Members of the SRC also raised concerns that divesting might conflict with institutional values other than sustainability.

“We talk about how we want to be accessible, how we want to provide financial aid and how we want a more economically diverse community,” committee member Mary Montgomery said. “As an institution, we end up having competing values when we decide to take an action that drives us in one way. It’s not just economics, it’s real potential trade-offs to the values that we hold here.”

SRC members reaffirmed that they are willing to continue working with students and that they hope to be able to accomplish meaningful change together.

A handful of other schools have symbolically divested from fossil fuels. They have committed to not holding direct investments in fossil fuels, while still maintaining a diverse portfolio which may or may not be invested in fossil fuel-intensive companies. This is a path that Macalester is unlikely to follow.

“We take this really seriously. We don’t want to do something that’s just symbolic that really doesn’t do anything,” SRC Chair Chris MacDonald-Dennis explained. “We don’t want to do something just so we can pat ourselves on the back.”

While a change in the endowment like the one that Fossil Free Mac is advocating for would be something new, it is not the first time that students will have pressured the school to change investments.

Macalester has used purposeful investment of its endowment to achieve social goals in the past. During Apartheid in South Africa, the college divested its money from South African companies. According to SRC student representative Sam uelDoten ’16, however, there were key differences between that proposal and Fossil Free Mac’s current proposal.

“Disinvesting from South African countries wasn’t that financially risky. We held barely anything, so it was a symbolic gesture,” Doten said. “With fossil fuels, we may not have huge holdings, but it’s not anything to cough at.”

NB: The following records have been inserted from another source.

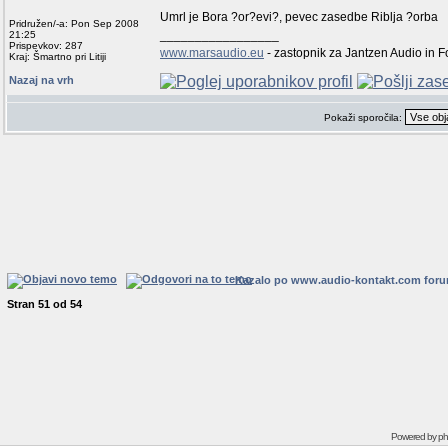
Umrl je Bora ?or?evi?, pevec zasedbe Riblja ?orba
Pridružen/-a: Pon Sep 2008
_________________
21:25
Prispevkov: 287
www.marsaudio.eu
- zastopnik za Jantzen Audio in 
Kraj: Šmartno pri Litiji
Nazaj na vrh
Pokaži sporočila:
Kazalo po www.audio-kontakt.com for
Stran
51
od
54
Powered by
p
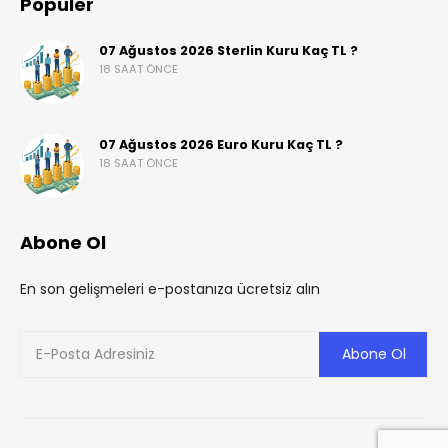
Popüler
07 Ağustos 2026 Sterlin Kuru Kaç TL ?
18 SAAT ÖNCE
07 Ağustos 2026 Euro Kuru Kaç TL ?
18 SAAT ÖNCE
Abone Ol
En son gelişmeleri e-postanıza ücretsiz alın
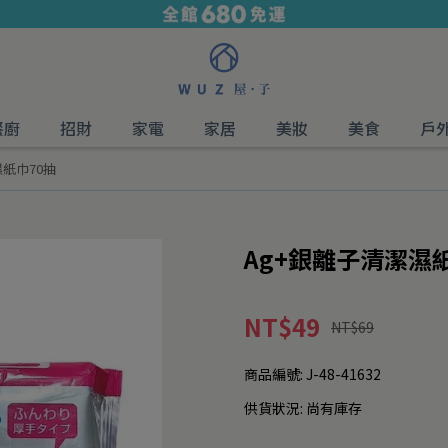
餐廚
招財
家電
家居
美妝
美食
戶
濕紙巾70抽
Ag+銀離子清潔濕
NT$49
NT$69
商品編號:
J-48-41632
供貨狀況:
尚有庫存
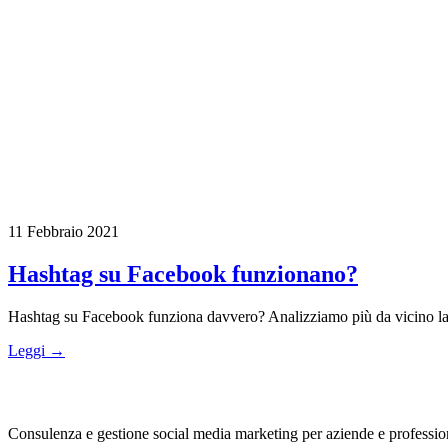
11 Febbraio 2021
Hashtag su Facebook funzionano?
Hashtag su Facebook funziona davvero? Analizziamo più da vicino la re
Leggi →
Consulenza e gestione social media marketing per aziende e professionis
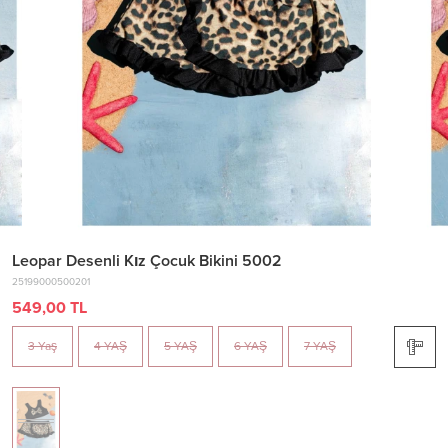
Leopar Desenli Kız Çocuk Bikini 5002
25199000500201
549,00 TL
3 Yaş
4 YAŞ
5 YAŞ
6 YAŞ
7 YAŞ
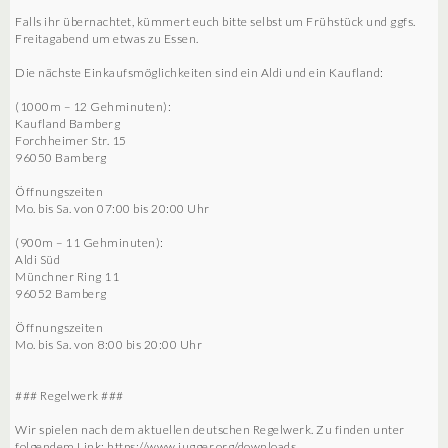
Falls ihr übernachtet, kümmert euch bitte selbst um Frühstück und ggfs.
Freitagabend um etwas zu Essen.
Die nächste Einkaufsmöglichkeiten sind ein Aldi und ein Kaufland:
(1000m – 12 Gehminuten):
Kaufland Bamberg
Forchheimer Str. 15
96050 Bamberg
Öffnungszeiten
Mo. bis Sa. von 07:00 bis 20:00 Uhr
(900m – 11 Gehminuten):
Aldi Süd
Münchner Ring 11
96052 Bamberg
Öffnungszeiten
Mo. bis Sa. von 8:00 bis 20:00 Uhr
### Regelwerk ###
Wir spielen nach dem aktuellen deutschen Regelwerk. Zu finden unter
folgendem Link: https://www.jugger.org/downloads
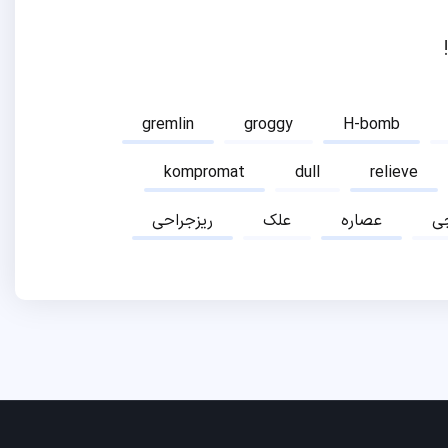
gremlin
groggy
H-bomb
kompromat
dull
relieve
ی
عصاره
علک
ریزجراحی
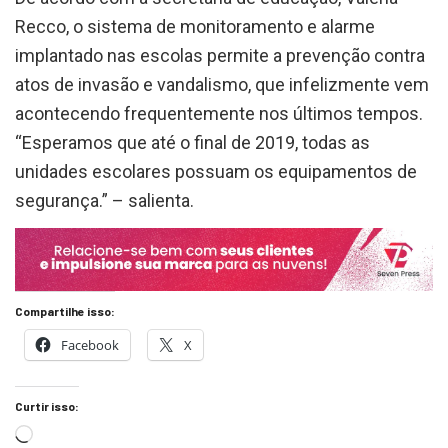
Recco, o sistema de monitoramento e alarme
implantado nas escolas permite a prevenção contra
atos de invasão e vandalismo, que infelizmente vem
acontecendo frequentemente nos últimos tempos.
“Esperamos que até o final de 2019, todas as
unidades escolares possuam os equipamentos de
segurança.” – salienta.
Compartilhe isso:
Facebook
X
Curtir isso:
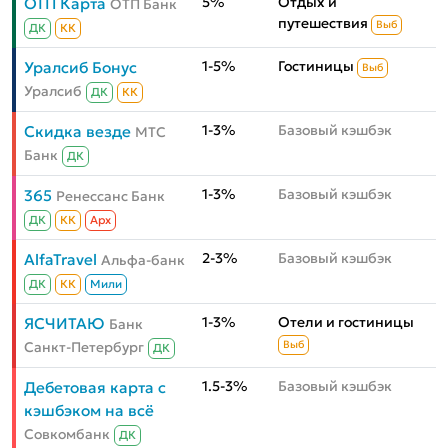
5%
Отдых и
ОТП Карта
ОТП Банк
путешествия
Выб
ДК
КК
1-5%
Гостиницы
Уралсиб Бонус
Выб
Уралсиб
ДК
КК
1-3%
Базовый кэшбэк
Скидка везде
МТС
Банк
ДК
1-3%
Базовый кэшбэк
365
Ренессанс Банк
ДК
КК
Aрх
2-3%
Базовый кэшбэк
AlfaTravel
Альфа-банк
ДК
КК
Мили
1-3%
Отели и гостиницы
ЯСЧИТАЮ
Банк
Санкт-Петербург
Выб
ДК
1.5-3%
Базовый кэшбэк
Дебетовая карта с
кэшбэком на всё
Совкомбанк
ДК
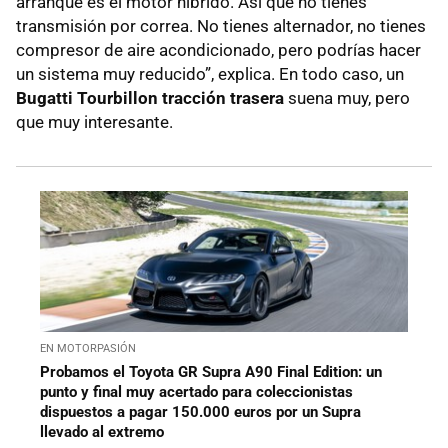
arranque es el motor híbrido. Así que no tienes
transmisión por correa. No tienes alternador, no tienes
compresor de aire acondicionado, pero podrías hacer
un sistema muy reducido”, explica. En todo caso, un
Bugatti Tourbillon tracción trasera
suena muy, pero
que muy interesante.
EN MOTORPASIÓN
Probamos el Toyota GR Supra A90 Final Edition: un
punto y final muy acertado para coleccionistas
dispuestos a pagar 150.000 euros por un Supra
llevado al extremo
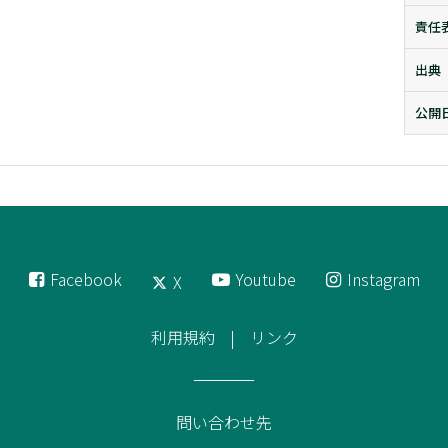
責任
出典
公開
Facebook
Youtube
Instagram
X
利用規約
リンク
問い合わせ先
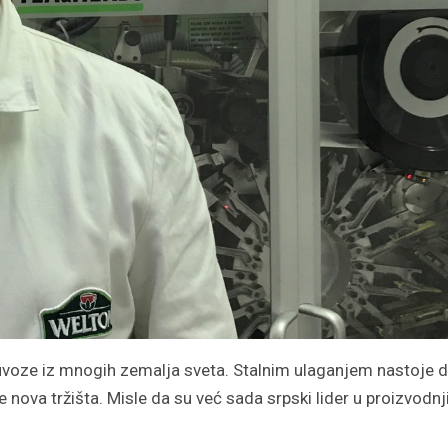
ja uvoze iz mnogih zemalja sveta. Stalnim ulaganjem nastoje 
e nova tržišta. Misle da su već sada srpski lider u proizvodnj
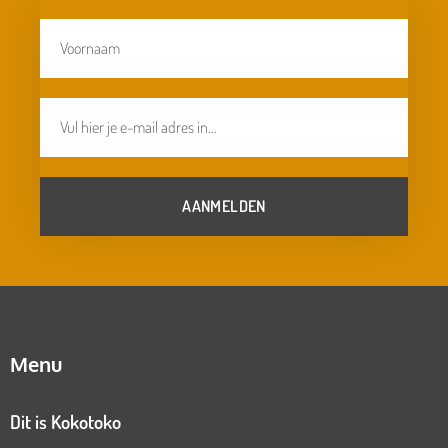
AANMELDEN
Menu
Dit is Kokotoko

The ways in which Macalester’s endowment is managed also makes a difference. “It was very easy to target [South African] companies, because we were looking at privately held companies,” Doten continued. “[With] fossil fuels, it’s very difficult to target them because most of our holdings contain commingled funds. We don’t own 1,000 stocks of Exxon. We own a fraction of a stock with an entire pool that is shared by hundreds of other investors.”

Doten said that this specific proposal is different from those that have been brought to the SRC in the past due to the financial risk that it carries, along with the unprecedented type of change that it requires. “It has so much to do with the relationship of the school to the world outside of Macalester College,” Doten said. “I think that the SRC has to grapple a lot more with this proposal, just given the wide impact that it could potentially have.”

“Regardless of the decision [of the SRC], I think the net impact of this will be that Macalester will become more sustainable, whether that is through the endowment or some other kind of commitment,” Doten added.

The SRC, whose next meeting would normally be in the beginning of May, has scheduled an extra meeting in the next few weeks to further discuss Fossil Free Mac’s proposal.